Lipinski descriptors provide a simple and quick overview of the drugability of a molecule/compound. These descriptors provide a global/macro view of the molecule's features-- its molecular weight, solubility, number of hydrogen acceptors and donors. Compounds that pass Lipinski's Rule of 5 give insight to the potential of the compounds' success as an oral drug.

For drug discovery and design, we need to take a more microscopic view of the molecule.
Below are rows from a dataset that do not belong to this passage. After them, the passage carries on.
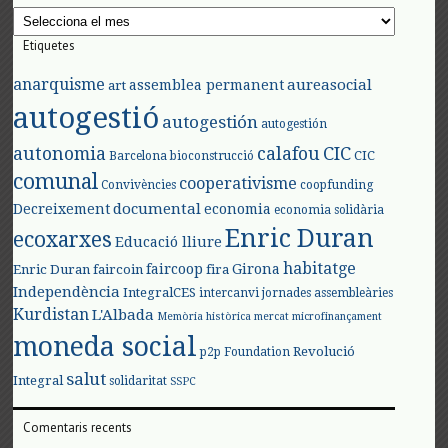
Arxius
Etiquetes
anarquisme
aureasocial
assemblea permanent
art
autogestió
autogestión
autogestión
autonomia
calafou
CIC
CIC
Barcelona
bioconstrucció
comunal
cooperativisme
Convivències
coopfunding
documental
Decreixement
economia
economia solidària
Enric Duran
ecoxarxes
Educació lliure
habitatge
faircoop
Girona
Enric Duran
faircoin
fira
Independència
IntegralCES
intercanvi
jornades assembleàries
Kurdistan
L'Albada
Memòria històrica
mercat
microfinançament
moneda social
Revolució
p2p Foundation
salut
Integral
solidaritat
SSPC
Comentaris recents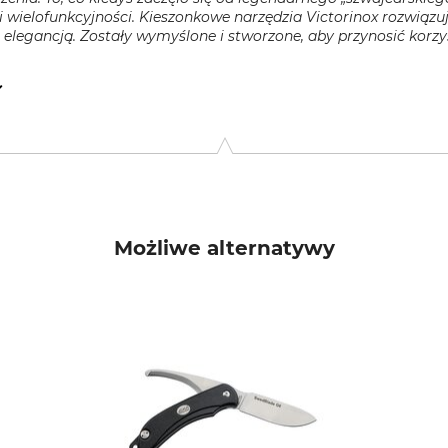
i wielofunkcyjności. Kieszonkowe narzędzia Victorinox rozwiązu
legancją. Zostały wymyślone i stworzone, aby przynosić korzy
d-Nobel-Str. 5, 79761 Waldshut-Tiengen, Germany, www.victori
Możliwe alternatywy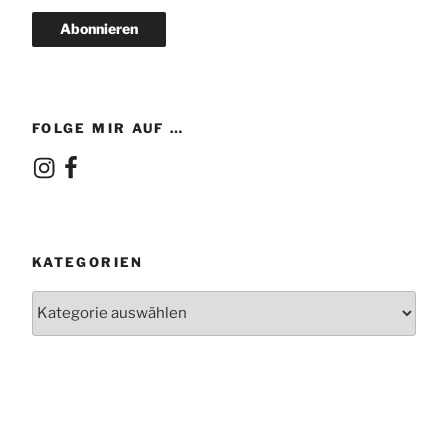
Abonnieren
FOLGE MIR AUF …
Instagram
Facebook
KATEGORIEN
Kategorien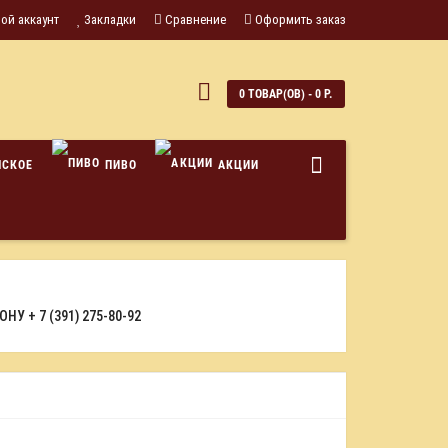
ой аккаунт
Закладки
Сравнение
Оформить заказ
0
0 ТОВАР(ОВ) - 0 Р.
НСКОЕ
ПИВО
АКЦИИ
ФОНУ
+ 7 (391) 275-80-92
Molecular descriptors and fingerprints provide insight to "building blocks" of the molecule -- its structures, its bonds/connectivity, functional groups, and unique molecular properties. The essence of drug discovery and design is to rearrange/manipulate these building blocks in a way that the molcule can provide the highest potency toward the target protein while still maintaining safety/lowest toxicity. 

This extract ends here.